DATA IN THIS EXERCISE >>
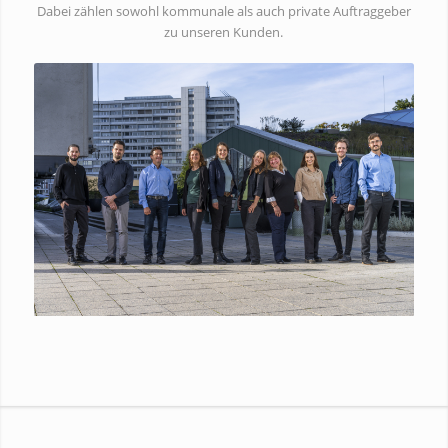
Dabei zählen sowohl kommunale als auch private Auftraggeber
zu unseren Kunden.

* * *

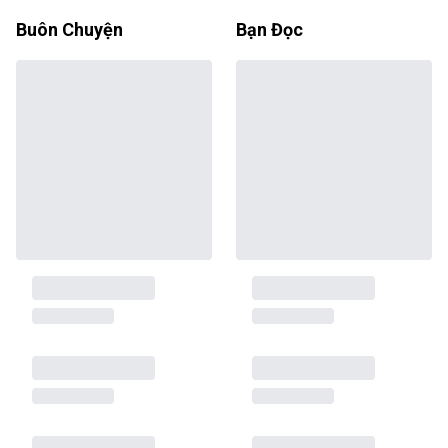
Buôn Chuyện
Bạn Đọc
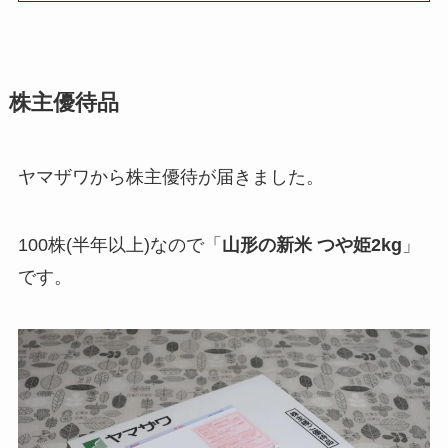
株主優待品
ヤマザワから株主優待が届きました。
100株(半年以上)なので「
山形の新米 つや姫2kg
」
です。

TASK INSTRUCTIONS >> Your answer should be the lines of the listing above between the line holding "Dabei zählen sowohl" and the line holding "zu unseren Kunden.", inclusive, restated word for word and alone.

RESPONSE TO THIS EXERCISE >>
Dabei zählen sowohl kommunale als auch private Auftraggeber
zu unseren Kunden.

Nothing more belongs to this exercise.